Source data:
"""

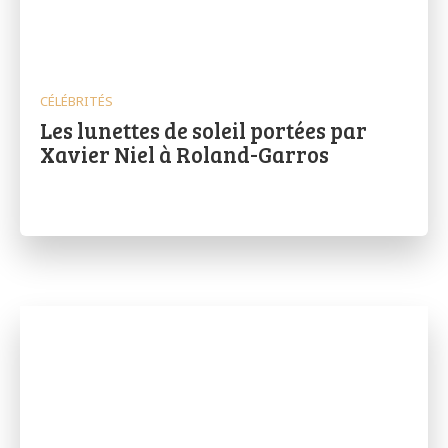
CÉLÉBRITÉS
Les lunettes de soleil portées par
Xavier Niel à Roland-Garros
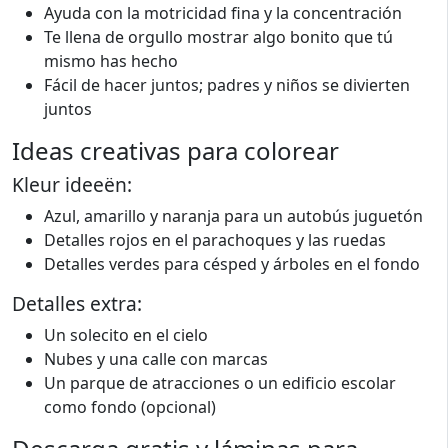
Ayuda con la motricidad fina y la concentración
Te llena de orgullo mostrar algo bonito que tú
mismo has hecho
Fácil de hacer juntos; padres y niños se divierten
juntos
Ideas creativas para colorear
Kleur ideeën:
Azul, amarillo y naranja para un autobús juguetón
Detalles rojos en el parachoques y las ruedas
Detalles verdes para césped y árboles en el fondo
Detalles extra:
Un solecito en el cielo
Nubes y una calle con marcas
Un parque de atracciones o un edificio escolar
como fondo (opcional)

"""
"""

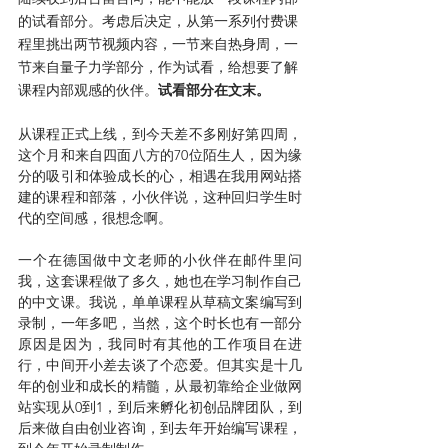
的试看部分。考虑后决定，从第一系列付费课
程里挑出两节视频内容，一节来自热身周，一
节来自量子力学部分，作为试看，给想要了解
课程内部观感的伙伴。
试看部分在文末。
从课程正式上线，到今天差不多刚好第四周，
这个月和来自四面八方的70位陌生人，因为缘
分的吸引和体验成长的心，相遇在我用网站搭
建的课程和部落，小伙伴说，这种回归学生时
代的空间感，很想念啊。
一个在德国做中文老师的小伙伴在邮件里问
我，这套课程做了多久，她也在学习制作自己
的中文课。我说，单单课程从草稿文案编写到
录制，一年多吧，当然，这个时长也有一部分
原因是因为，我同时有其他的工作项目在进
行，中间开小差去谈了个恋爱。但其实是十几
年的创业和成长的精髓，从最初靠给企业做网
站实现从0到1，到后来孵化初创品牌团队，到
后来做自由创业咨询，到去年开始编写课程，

"""

[Exercise] Copy out all lines from the records where the word "Detalles" appears.

[Task result]
Detalles rojos en el parachoques y las ruedas
Detalles verdes para césped y árboles en el fondo
Detalles extra:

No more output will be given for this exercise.